Structural Stability of Natural Magnesiochromite at High-Temperature-Pressure Conditions

The podiform chromitites in the Luobusha ophiolite have been thought to experience a very deep formation, but the maximum depth is still an open issue. Here, we have investigated the structural stability of natural magnesiochromite using the synchrotron-based powder X-ray diffraction and diamond anvil cells up to 48.6 GPa and 2 450 K. The results have shown that spinel-type magnesiochromite first decomposes into corundum-type ‘Cr₂O₃’ + B1-type ‘MgO’ at 11–14 GPa and 1 250–1 450 K, then modified ludwigite (mLd)-type ‘Mg₂Cr₂O₅’ + corundum-type ‘Cr₂O₃’ at 14.3–20.5 GPa and 1 300–2 000 K, and finally CaTi₂O₄-type phase at 24.5 GPa.

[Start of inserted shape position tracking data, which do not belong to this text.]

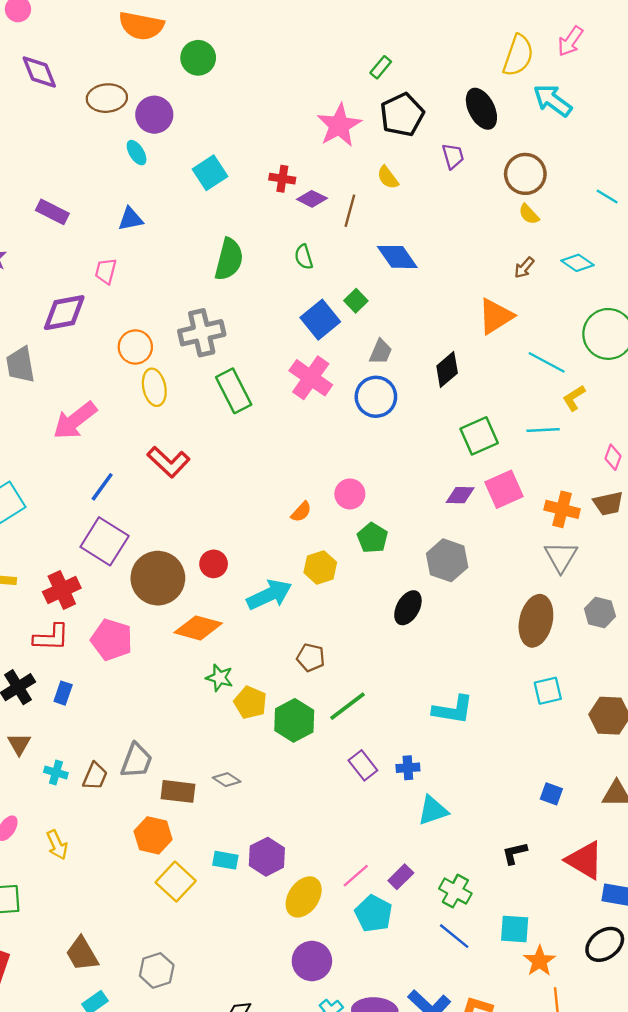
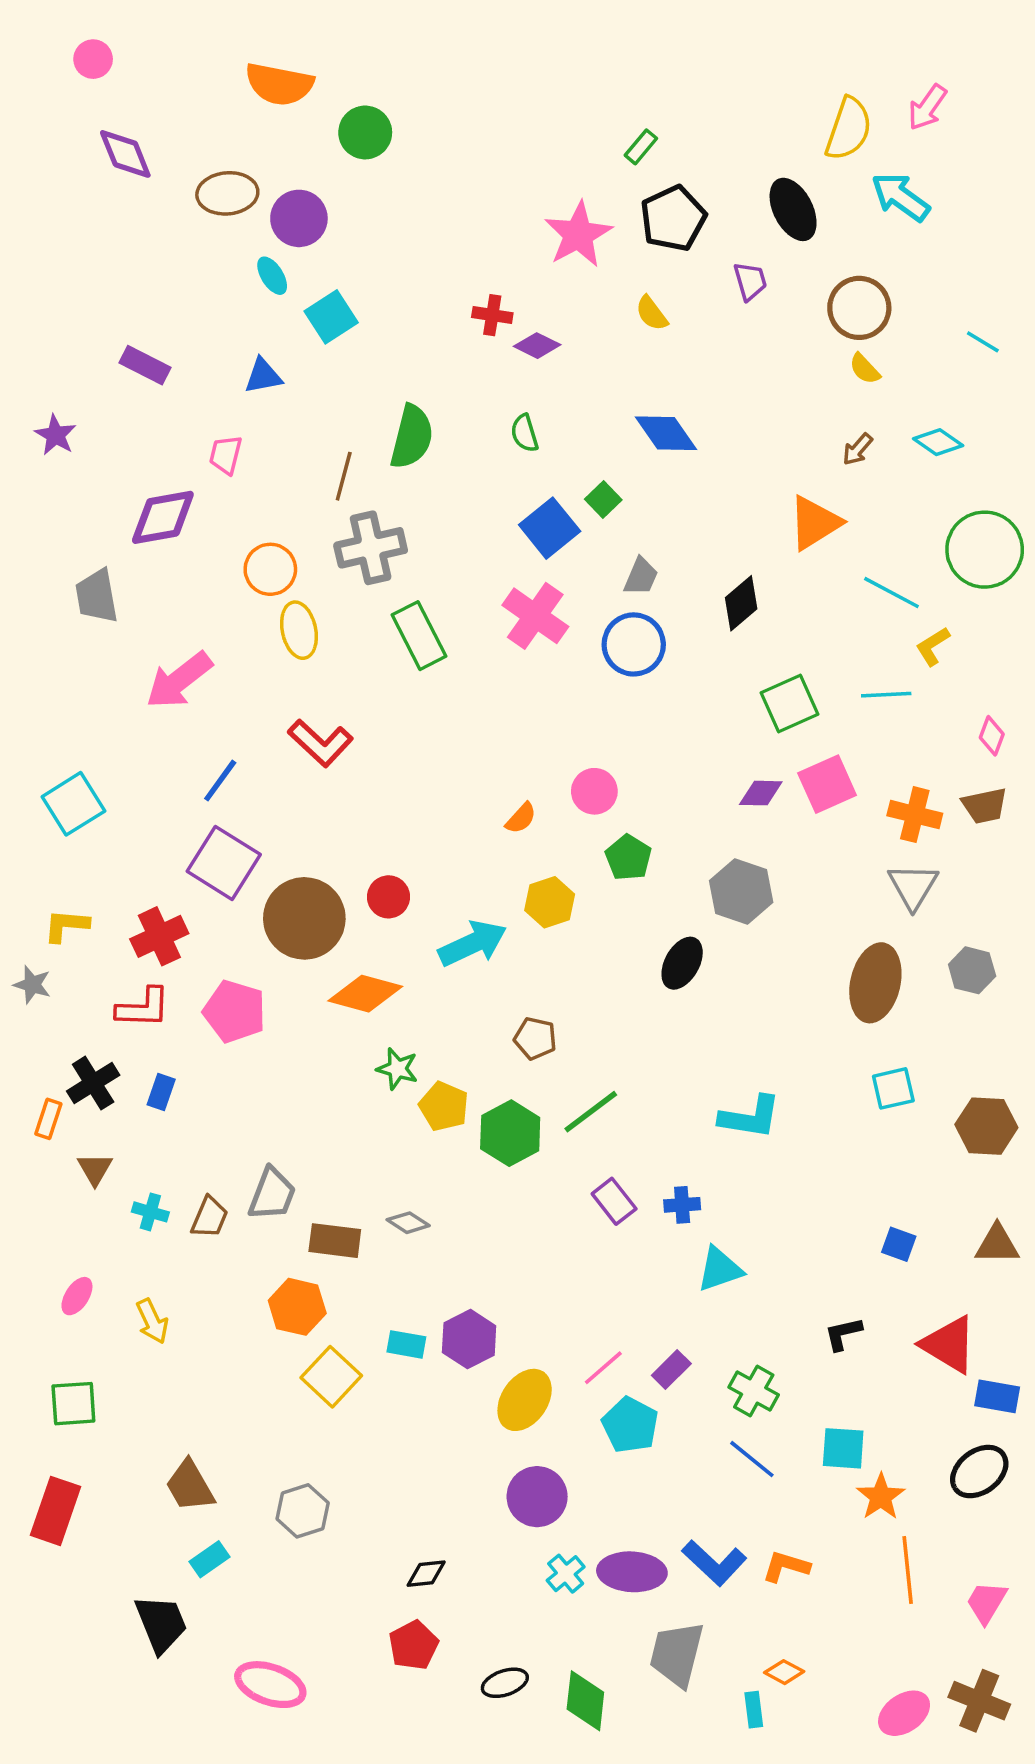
cyan square: (210, 173) -> (331, 317), moved
brown line: (350, 211) -> (344, 476), moved

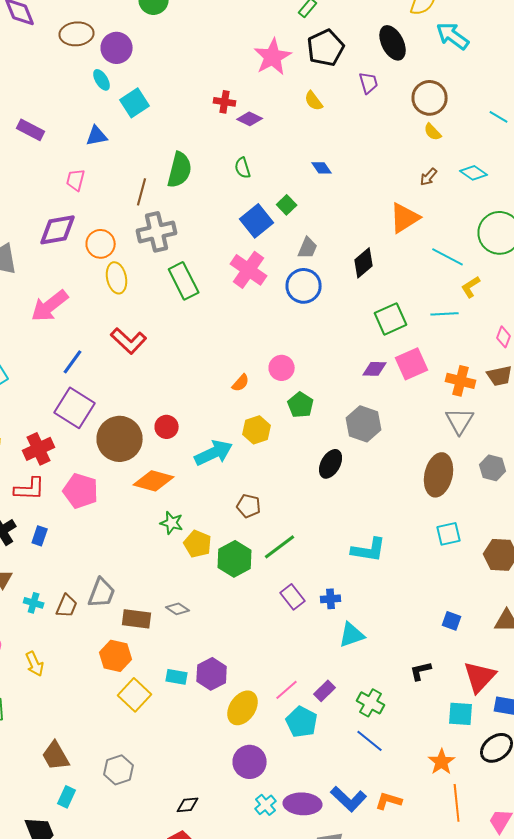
blue diamond: (666, 433) -> (322, 168), size x0.6
purple diamond: (163, 517) -> (58, 230), moved
red triangle: (949, 1344) -> (480, 677), turned 42
cyan square: (843, 1448) -> (461, 714), moved
cyan rectangle: (209, 1559) -> (67, 797), turned -30

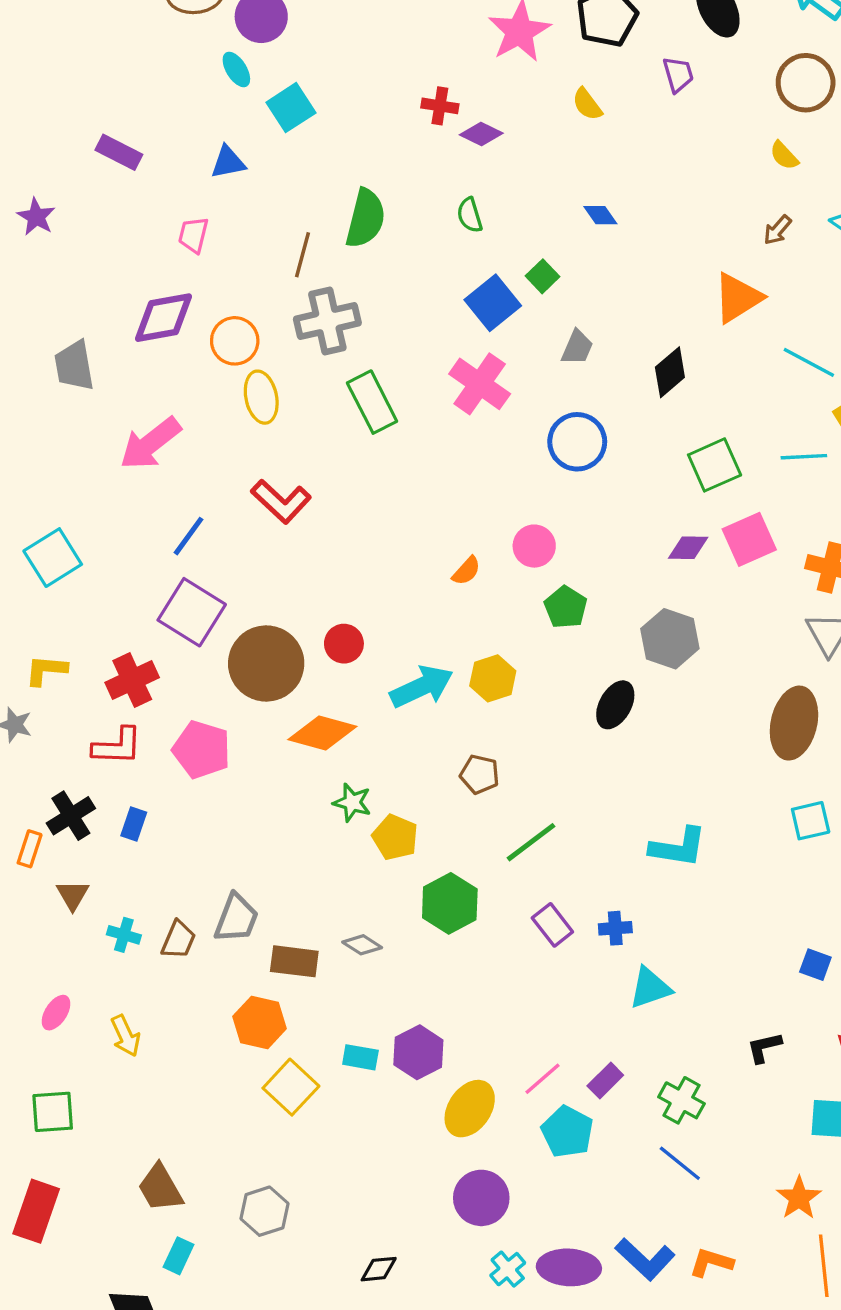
brown circle: (430, 98) -> (806, 83), moved
blue circle: (304, 286) -> (577, 442), moved
yellow hexagon: (257, 430) -> (493, 678), moved
green hexagon: (235, 559) -> (450, 903), moved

During the quenching procession from high-temperature-pressure conditions, the mLd-type phase appeared again and was kept at ambient conditions. We also obtained the isothermal equation states of spinel-type and CaTi₂O₄-type phases, revealing the composition effect on their elasticities. Based on the updated results, we propose chromitites could not experience pressure exceeding ∼14.3 GPa (approximate maximum depth ∼400 km) in the subduction-recycling genesis model.